Hans Christian Andersen

The Little Match Girl: Situational Irony 1 key example

Situational Irony
Explanation and Analysis—The Girl’s Sweet Death:

The little match girl’s peaceful death at the end of the story is an example of situational irony. Despite the fact that the little girl has suffered so much throughout the story and slowly dies from exposure on the icy city streets (a typically agonizing experience), in an ironic twist, she ends her life in a state of peace and love. This is because her grandmother’s spirit visits her in a vision and takes her up to the stars to be reunited with God.

The end of the story is also an example of dramatic irony. This is because, when the little girl’s body is found the following morning, passersby only see the sadness in her death rather than the beauty. Readers, on the other hand, know the deeply spiritual nature of the girl’s death. The final lines of the story capture the two layers of irony:

In the cold morning the little girl was found. Her cheeks were red and she was smiling. She was dead. She had frozen to death on the last evening of the old year. […]

“She had been trying to warm herself,” people said. And no one knew the sweet visions she had seen, or in what glory she and her grandmother had passed into a truly new year.
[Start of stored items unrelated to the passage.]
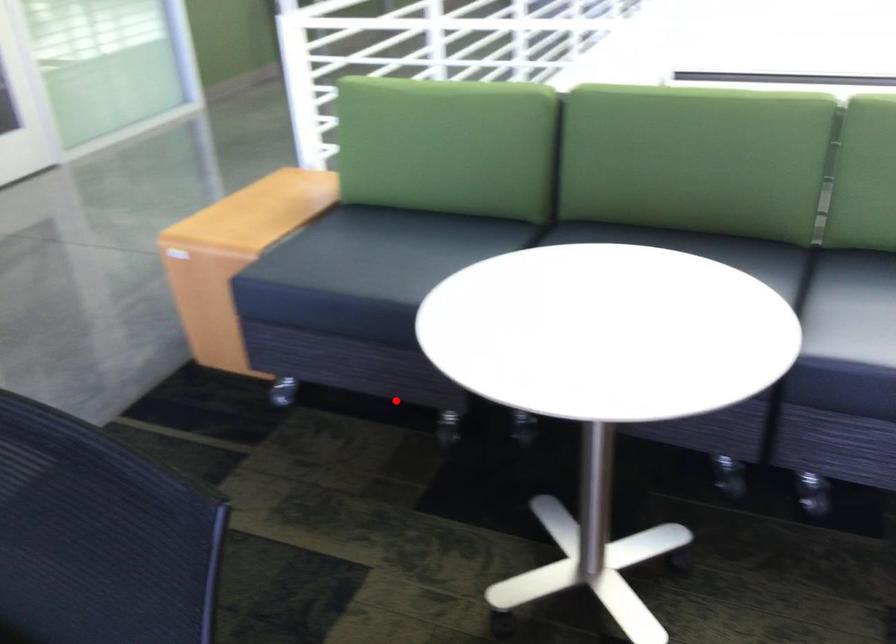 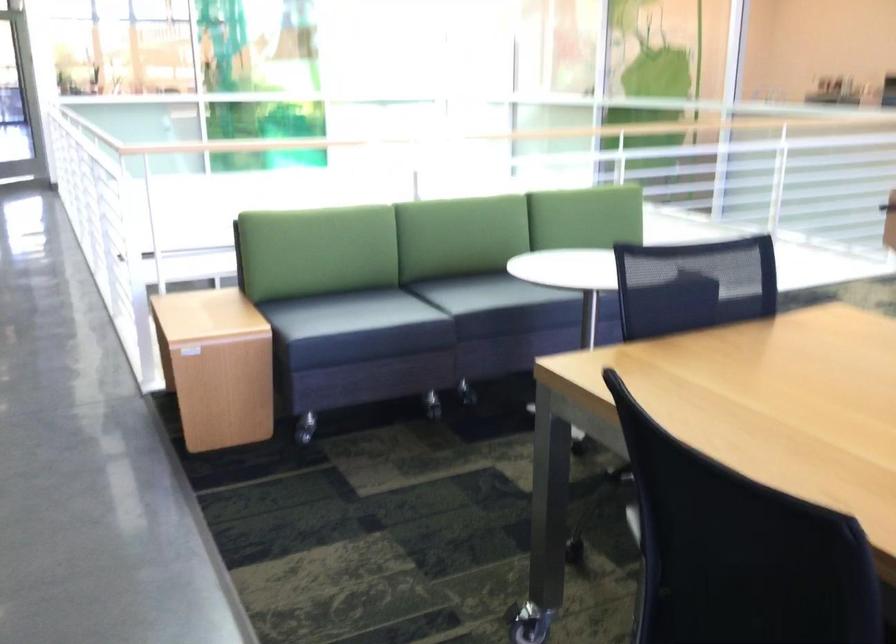 In the second image, find the point that corresponds to the highlighted location in the first image.

(306, 427) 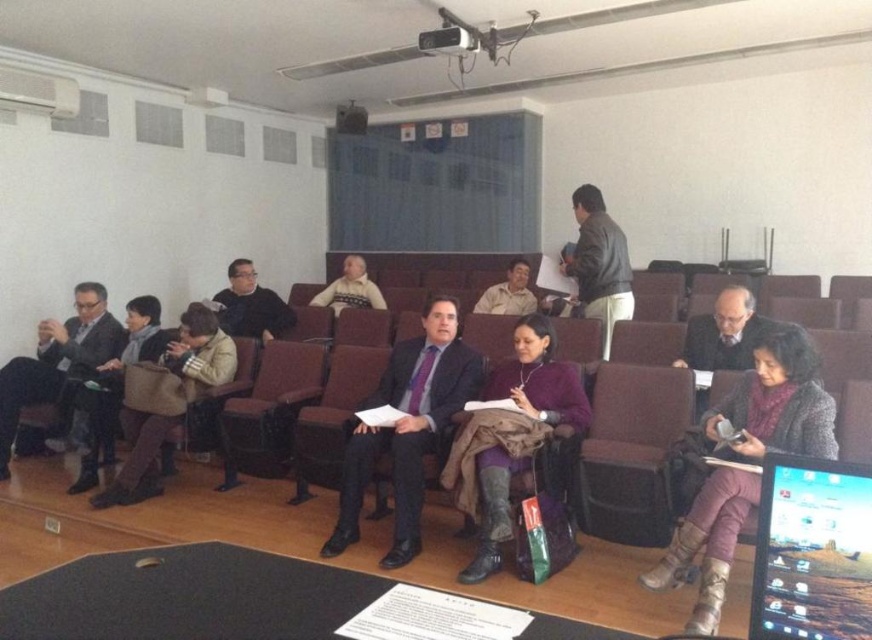 Question: Can you confirm if purple wool scarf at center is bigger than leather jacket at upper center?

Choices:
 (A) yes
 (B) no

Answer: (A)

Question: Is purple soft fabric coat at center positioned behind knitted sweater at center?

Choices:
 (A) no
 (B) yes

Answer: (A)

Question: Which object is farther from the camera taking this photo?

Choices:
 (A) brown fabric chair at center
 (B) brown leather chair at center
 (C) matte black suit at left
 (D) matte black suit at center

Answer: (C)

Question: Does dark brown leather chair at center come in front of matte black jacket at center?

Choices:
 (A) yes
 (B) no

Answer: (A)

Question: Among these objects, which one is farthest from the camera?

Choices:
 (A) matte brown shirt at center
 (B) purple soft fabric coat at center
 (C) brown fabric chair at center

Answer: (A)

Question: Which of these objects is positioned closest to the brown leather jacket at left?

Choices:
 (A) matte black suit at left
 (B) matte brown shirt at center
 (C) knitted sweater at center
 (D) matte black jacket at center

Answer: (A)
The fact that the little girl was found “smiling” captures the situational irony of how joyful and at peace she was while freezing to death in the street. The narrator’s note about how the people who pass by her body were unaware of “the sweet visions she had seen, or in what glory she and her grandmother had passed” captures the dramatic irony in this moment. The pedestrians only see how the girl “had been trying to warm herself” with her matches, not knowing that she had successfully warmed herself by dying in a state of bliss.